Journal of Viral Hepatitis

Volume 18, Issue 3, pages 193–199, March 2011

Summary.  Non-cirrhotic patients having acute liver decompensation in flares

of hepatitis B can recover spontaneously or die without liver transplantation.

Criteria for identifying patients in need of liver transplantation are lacking.

Fifty-one non-cirrhotic patients having acute liver decompensation in flares of

hepatitis B were retrospectively reviewed. The patients were divided into three

groups: group A patients (n = 18) recovered from acute liver decompensation

spontaneously; group B patients (n = 22) died of acute liver failure; and group

C patients (n = 11) had liver transplantation. Model of end-stage liver disease

(MELD) scores were evaluated to identify the criteria for liver transplantation.
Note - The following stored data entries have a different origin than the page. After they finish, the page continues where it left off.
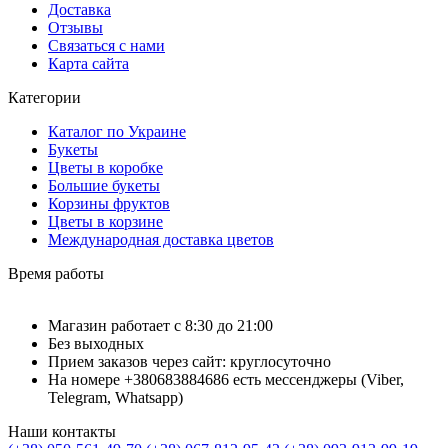
Доставка
Отзывы
Связаться с нами
Карта сайта
Категории
Каталог по Украине
Букеты
Цветы в коробке
Большие букеты
Корзины фруктов
Цветы в корзине
Международная доставка цветов
Время работы
Магазин работает с 8:30 до 21:00
Без выходных
Прием заказов через сайт: круглосуточно
На номере +380683884686 есть мессенджеры (Viber,
Telegram, Whatsapp)
Наши контакты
The cut-off point of MELD scores for liver transplantation was evaluated by

receiver operating characteristic (ROC) curve. Comparing group A and B patients,

MELD score was an independent factor to predict prognosis. By analysing ROC

curve, a MELD score > 30 was the most optimal cut-off point to indicate liver

transplantation; however, the false positive rate was 11.1%. By weekly

measurement of MELD scores, subsequent increase in MELD scores could help to

avoid false positives. Moreover, a MELD score > 34 yielded 0% false positive

rate and indicated the necessity of definite liver transplantation. For group C

patients, ten of 11 patients were saved by liver transplantation. In conclusion,

for the patients having acute liver decompensation in flares of hepatitis B,

liver transplantation is definitely indicated by MELD scores > 34. Liver

transplantation is also indicated if the MELD score increases in the subsequent

1–2 weeks. Liver transplantation has a good outcome if performed on time.